Page images and extracted text:
= = = = =

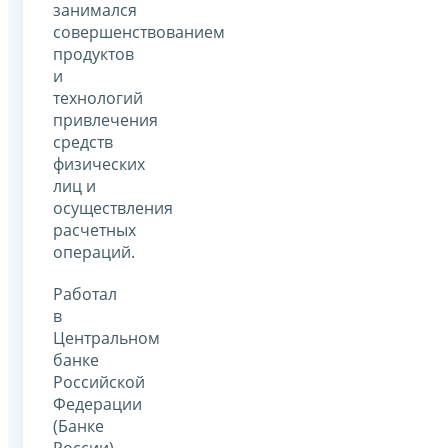
занимался
совершенствованием
продуктов
и
технологий
привлечения
средств
физических
лиц и
осуществления
расчетных
операций.
Работал
в
Центральном
банке
Российской
Федерации
(Банке
России)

= = = = =

Apart from the pictures, every record must be set down exactly.

занимался
совершенствованием
продуктов
и
технологий
привлечения
средств
физических
лиц и
осуществления
расчетных
операций.
Работал
в
Центральном
банке
Российской
Федерации
(Банке
России)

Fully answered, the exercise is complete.